HJ - Garfield Intersection Realignment

The city of Clarinda had planned to remodel the intersection of South 12th Street and East Garfield to make it easier for school buses, but scheduling conflicts forced the work to be done this spring. The city council is considering spending $1.5 million on street improvement. (Herald-Journal file photo) 

As a new year gets started, the city of Clarinda is paving the way for a significant street improvement project.

During its meeting last night, Jan. 8, the Clarinda City Council set a public hearing for Jan. 22 to consider the issuance of $1.5 million in General Obligation bonds to finance the street project. The public is encouraged to voice any concerns it has about the project during that public hearing.

Following the public hearing, the council could consider a bond purchase agreement including the terms of the purchase and the interest rate for the bonds during its meeting Feb. 12. A resolution issuing the bonds could then be approved during the Feb. 26 meeting.

“I have talked to the engineer about the specifications for the project. We are hoping to take bids in late February or early March. If all goes well, we could close on the bonds March 11 and receive the funds. I could see the winning bidder staring on it this summer,” Clarinda City Manager Gary McClarnon said.

Included in the $1.5 million project would be approximately $300,000 for the resurfacing of Garfield Street from Eighth Street to 10th Street in front of the Agriland development that is already underway. McClarnon said when the council approved an 80 percent Tax Increment Financing (TIF) rebate for the Agriland project, the intention was to use the 20 percent retained by the city to pay for street improvements in that area.

“If we’re going to do this street project, this is the perfect time to bid it out and get it done. When you issue GO bonds there are a lot of fixed costs like legal fees. We were going to be paying those fees anyway, so there is no need to wait and pay those costs twice. The more bonds you issue, the cheaper the rate actually is,” McClarnon said.

The remaining $1.2 million of the bond issue would be used to finance asphalt overlays on problem streets in the city.
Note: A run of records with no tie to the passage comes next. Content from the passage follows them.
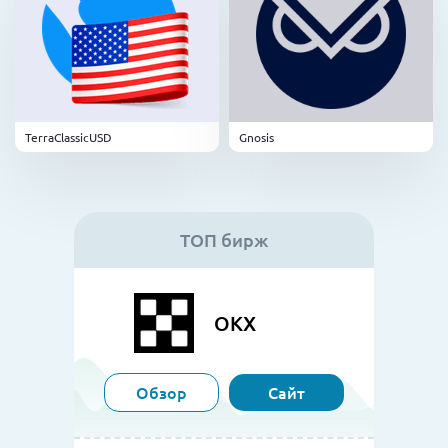
TerraClassicUSD
Gnosis
ТОП бирж
OKX
Обзор
Сайт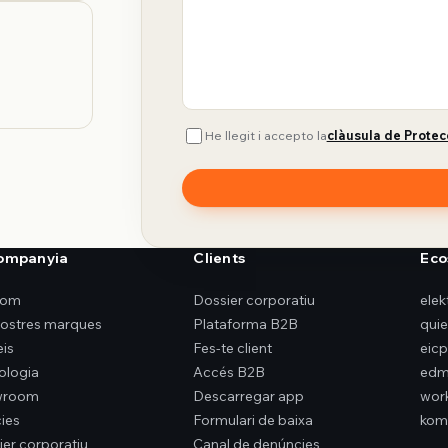
He llegit i accepto la
clàusula de Protec
companyia
Clients
Eco
som
Dossier corporatiu
ele
nostres marques
Plataforma B2B
qui
eis
Fes-te client
eicp
ologia
Accés B2B
edm
wroom
Descarregar app
wor
ies
Formulari de baixa
kom
ier corporatiu
Canal de denúncies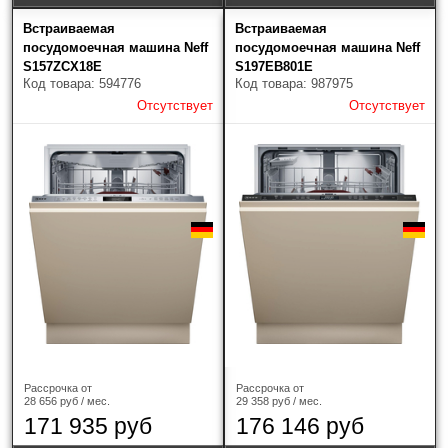
Встраиваемая
Встраиваемая
посудомоечная машина Neff
посудомоечная машина Neff
S157ZCX18E
S197EB801E
Код товара: 594776
Код товара: 987975
Отсутствует
Отсутствует
Доставка
Доставку заказанной вами продукции мы
осуществляем в кратчайшие сроки по Москве,
Рассрочка от
Рассрочка от
Московской области, Калуге и Калужской области.
28 656 руб / мес.
29 358 руб / мес.
Доставка по России и Беларуси
171 935 руб
176 146 руб
Доставка в регионы (кроме Москвы и Московской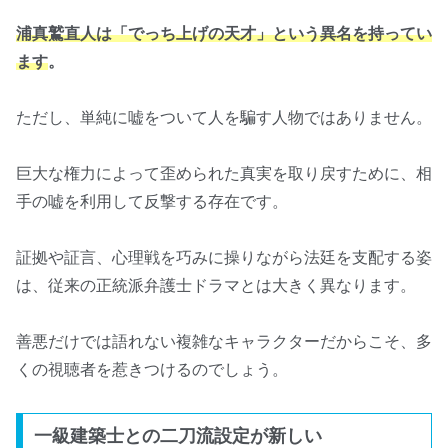
浦真鷲直人は「でっち上げの天才」という異名を持ってい
ます
。
ただし、単純に嘘をついて人を騙す人物ではありません。
巨大な権力によって歪められた真実を取り戻すために、相
手の嘘を利用して反撃する存在です。
証拠や証言、心理戦を巧みに操りながら法廷を支配する姿
は、従来の正統派弁護士ドラマとは大きく異なります。
善悪だけでは語れない複雑なキャラクターだからこそ、多
くの視聴者を惹きつけるのでしょう。
一級建築士との二刀流設定が新しい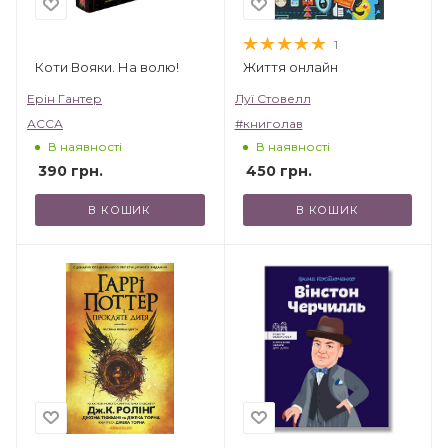
1
Коти Вояки. На волю!
Життя онлайн
Ерін Гантер
Луї Стовелл
АССА
#книголав
В наявності
В наявності
390
грн.
450
грн.
В КОШИК
В КОШИК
“I find it very exciting for us to be moving forward with this project. Last winter was hard on our streets and we certainly have some streets that need some help,” McClarnon said.

Despite the size of the street project, McClarnon said he and the council have carefully planned the timing of the project to reduce the impact on local taxpayers. In 2009, the city issued $1.1 million in bonds to pay for a similar street project. Those bonds will be paid off this year.

“When one bond issue is dropping off, we look at issuing General Obligation bonds again. This keeps the tax levy about the same. That way we do not have up and down fluctuations, and we can always use some street improvements,” McClarnon said.

In 2009, the $1.1 million bond issue paid for overlaying 66 blocks of city streets. However, as prices have increased since that time, McClarnon said the engineers have told him the city would be lucky to pay for 40 blocks of overlay with the $1.2 million bond issue this year.

To identify which high priority streets need the most immediate attention, the council recently hired Snyder and Associates to complete a street condition report for the city. The results of that report were reviewed by the council last night.

“They have color coded the streets with red being the streets in poor condition; yellow, fair; blue, good; and green, excellent. We have a lot of red and yellow streets in our town,” McClarnon said prior to the meeting. “I found the street condition report to be very useful. There are some of the red or poor areas, I have questions about, but I agree most of them need to be done. The trick for the city council is to go through and figure out which streets to work on. We have to focus on our high traffic streets.”

Based on the results of the report, McClarnon said the engineers estimated it would cost Clarinda $16 million to fix and overlay all the streets identified as being in poor or fair condition.

“We’ll knock a chunk out this year and we have another bond issue coming off next year. So, we could do another $1 million. That is only a drop in the bucket for what needs to be done, but at least it’s a start,” McClarnon said.